- **Provided records**:

——

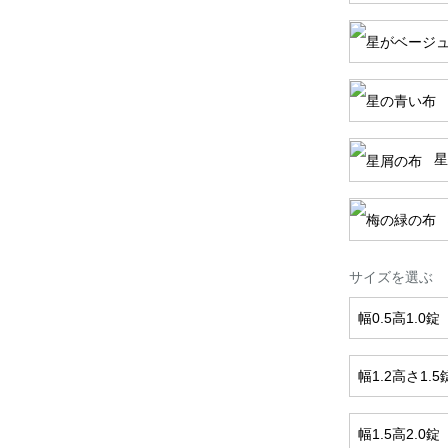
星
サイズを選ぶ
幅0.5高1.0錠
幅1.2高さ1.5
幅1.5高2.0錠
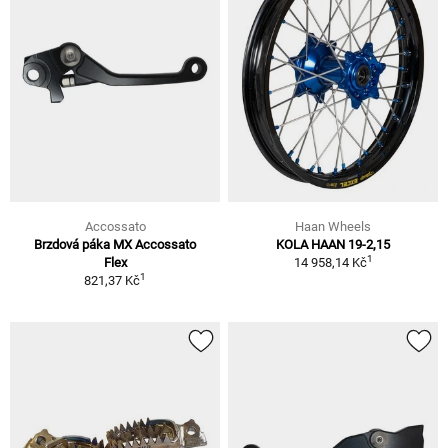
Accossato
Haan Wheels
Brzdová páka MX Accossato
KOLA HAAN 19-2,15
1
Flex
14 958,14 Kč
1
821,37 Kč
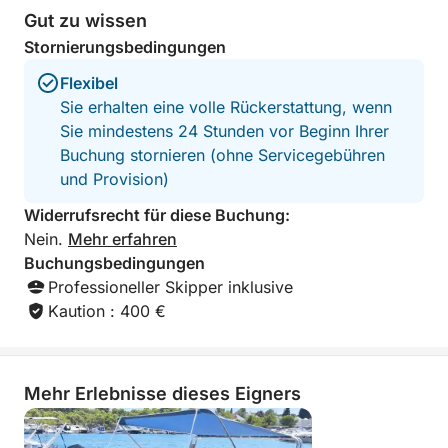
Gut zu wissen
Stornierungsbedingungen
Flexibel
Sie erhalten eine volle Rückerstattung, wenn
Sie mindestens 24 Stunden vor Beginn Ihrer
Buchung stornieren (ohne Servicegebühren
und Provision)
Widerrufsrecht für diese Buchung:
Nein.
Mehr erfahren
Buchungsbedingungen
Professioneller Skipper inklusive
Kaution : 400 €
Mehr Erlebnisse dieses Eigners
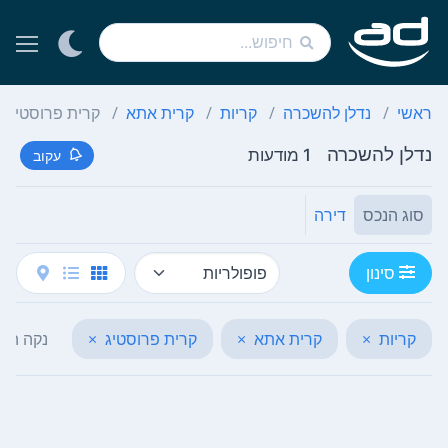
ראשי
נדלן להשכרה
קריות
קרית אתא
קרית פרוסטיג
נדלן להשכרה
1 מודעות
עקוב
סוג הנכס
דירה
סינון
קריות
×
קרית אתא
×
קרית פרוסטיג
×
נקה הכל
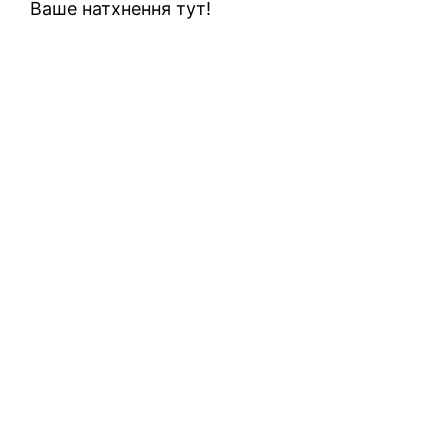
Ваше натхнення тут!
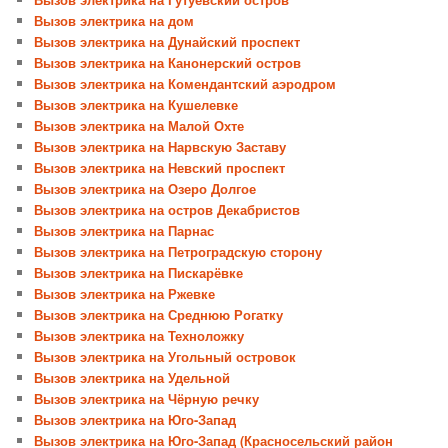
Вызов электрика на дом
Вызов электрика на Дунайский проспект
Вызов электрика на Канонерский остров
Вызов электрика на Комендантский аэродром
Вызов электрика на Кушелевке
Вызов электрика на Малой Охте
Вызов электрика на Нарвскую Заставу
Вызов электрика на Невский проспект
Вызов электрика на Озеро Долгое
Вызов электрика на остров Декабристов
Вызов электрика на Парнас
Вызов электрика на Петроградскую сторону
Вызов электрика на Пискарёвке
Вызов электрика на Ржевке
Вызов электрика на Среднюю Рогатку
Вызов электрика на Техноложку
Вызов электрика на Угольный островок
Вызов электрика на Удельной
Вызов электрика на Чёрную речку
Вызов электрика на Юго-Запад
Вызов электрика на Юго-Запад (Красносельский район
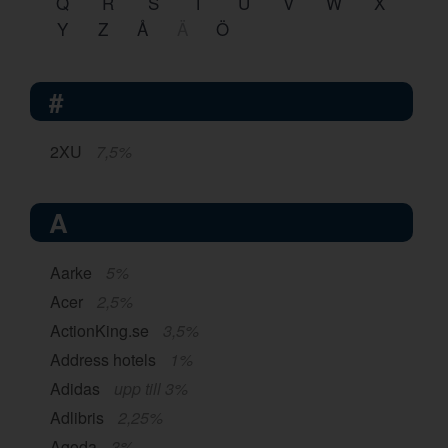
Q
R
S
T
U
V
W
X
Y
Z
Å
Ä
Ö
#
2XU
7,5%
A
Aarke
5%
Acer
2,5%
ActionKing.se
3,5%
Address hotels
1%
Adidas
upp till 3%
Adlibris
2,25%
Agoda
3%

——

In the records above, which lines hold the string "Запад"? Copy each one.

- **Task output**:
Вызов электрика на Юго-Запад
Вызов электрика на Юго-Запад (Красносельский район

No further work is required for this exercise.